Please return all of the records verbatim, with the pictures omitted.

[DATASET EXCERPTS]

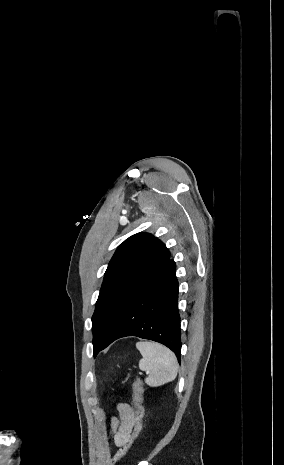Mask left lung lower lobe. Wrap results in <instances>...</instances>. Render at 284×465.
Masks as SVG:
<instances>
[{
	"label": "left lung lower lobe",
	"mask_w": 284,
	"mask_h": 465,
	"mask_svg": "<svg viewBox=\"0 0 284 465\" xmlns=\"http://www.w3.org/2000/svg\"><path fill=\"white\" fill-rule=\"evenodd\" d=\"M172 259L122 309L106 335L102 350L115 340L137 336L171 349L180 363L178 281Z\"/></svg>",
	"instance_id": "1"
}]
</instances>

[/DATASET EXCERPTS]

◆ RESPONSE TO THE EXERCISE ◆
Mask left lung lower lobe. Wrap results in <instances>...</instances>. Render at 284×465.
Masks as SVG:
<instances>
[{
	"label": "left lung lower lobe",
	"mask_w": 284,
	"mask_h": 465,
	"mask_svg": "<svg viewBox=\"0 0 284 465\" xmlns=\"http://www.w3.org/2000/svg\"><path fill=\"white\" fill-rule=\"evenodd\" d=\"M172 259L122 309L106 335L102 350L115 340L137 336L171 349L180 363L178 281Z\"/></svg>",
	"instance_id": "1"
}]
</instances>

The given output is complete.